According to LendingTree customer data for 2018, nearly 62% of borrowers used personal loans for some type of debt consolidation. However, borrowers also used funds to pay for expenses such as home improvements (7.7%), a major purchase (3.5%), vacation (2.3%), a vehicle purchase (1.7%) and wedding expenses (1.5%). A whopping 14.6% of borrowers used the money for reasons simply described as “other.” The average size of these loans ranged from around $5,000 to $12,000, and the average APR was between 22% and 31%.
Fueling Instant Gratification
According to Tayne, most people are unable to save significant amounts of money, whether for an emergency fund, retirement savings or big-ticket purchases. “If you look at the statistics, most consumers are not saving, and they’re not saving enough for the things that they want,” Tayne said.
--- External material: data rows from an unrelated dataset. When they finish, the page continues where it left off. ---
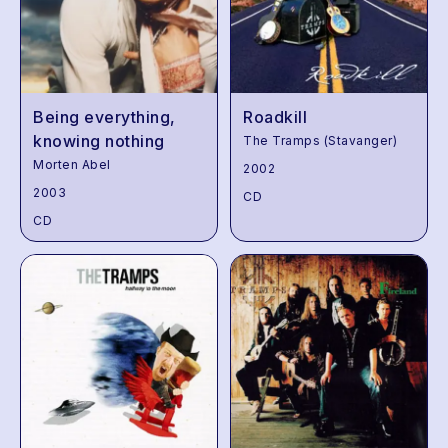
Being everything,
Roadkill
knowing nothing
The Tramps (Stavanger)
Morten Abel
2002
2003
CD
CD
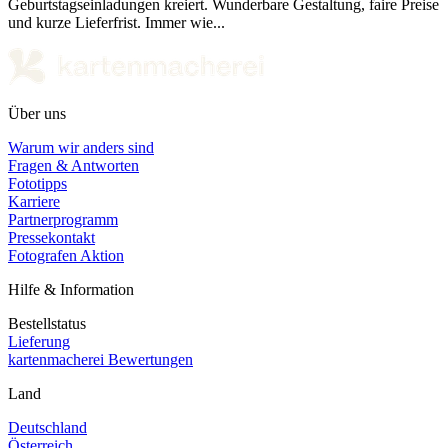
Geburtstagseinladungen kreiert. Wunderbare Gestaltung, faire Preise
und kurze Lieferfrist. Immer wie...
Über uns
Warum wir anders sind
Fragen & Antworten
Fototipps
Karriere
Partnerprogramm
Pressekontakt
Fotografen Aktion
Hilfe & Information
Bestellstatus
Lieferung
kartenmacherei Bewertungen
Land
Deutschland
Österreich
Even when people are able to put some money away, a single financial emergency can leave them right back where they started.
But another piece of the puzzle is a desire for instant gratification. Why save the money over the course of a couple of years when you could have what you want right now? Tayne likened it to the concept of “buy now, pay later,” which gained popularity years ago with the rise of layaway programs. Today, she said, it’s the same idea in a new form.
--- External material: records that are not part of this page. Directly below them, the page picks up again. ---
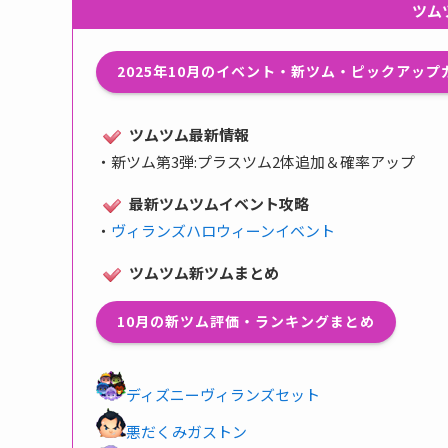
ツム
2025年10月のイベント・新ツム・ピックアッ
ツムツム最新情報
・
新ツム第3弾:プラスツム2体追加＆確率アップ
最新ツムツムイベント攻略
・
ヴィランズハロウィーンイベント
ツムツム新ツムまとめ
10月の新ツム評価・ランキングまとめ
ディズニーヴィランズセット
悪だくみガストン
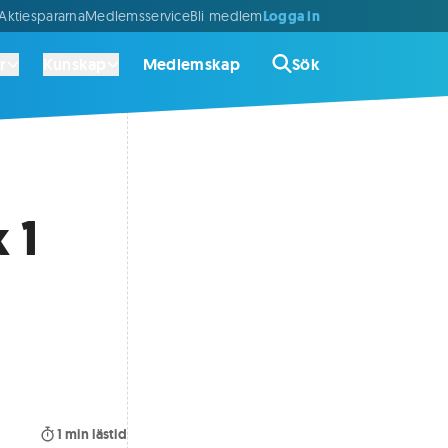
Logga in
ktiespararna
Medlemsservice
Bli medlem
r
Kunskap
Medlemskap
Sök
 1
1
min lästid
However, unlike the traditional programs that were secured by an asset, personal loans are often unsecured debts. “There’s no security interest in a wedding or in a vacation fund,” she said. “There’s definitely a large appeal to those who can’t save or don’t save, and certainly to those who want something now.”
What those consumers may not realize is that while a personal loan might seem affordable from a monthly payment standpoint, it’s not necessarily a good financial move. There can be a number of fees associated with personal loans, such as origination fees, which range from 1% to 8%. Typically, those fees are rolled into the loan balance. So not only do you have to borrow a larger amount to cover the fee, but you’ll also pay interest on it.
For example, say you want to take out a five-year personal loan of $20,000 at 12% APR to pay for a wedding. The origination fee is 5%, which means you actually need to borrow $21,000. Over the course of those five years, you’ll end up shelling out an extra $7,028 in interest on top of the principal. So your $20,000 dream wedding will actually cost you over $28,000.
“It’s such a great marketing opportunity for banks, but as a consumer, you have to be aware of what you’re getting yourself into.”- Leslie Tayne, debt resolution attorney
Alternatively, you could apply for a credit card that offers an introductory 0% APR and use it to cover the cost, then spend the next 12 to 18 months paying it off interest-free. Of course, that requires you to have a good credit score and the cash flow to pay off the balance quickly. If your finances are in fair shape at best, you’re typically not going to get a great deal on a credit card or loan. At that point, you really have to ask yourself whether it’s worth going into debt, period.
“It’s really important that consumers are aware when they’re researching things like weddings or vacations that a lot of these loan opportunities are going to be marketed to them,” Tayne said. “It’s such a great marketing opportunity for banks, but as a consumer, you have to be aware of what you’re getting yourself into.”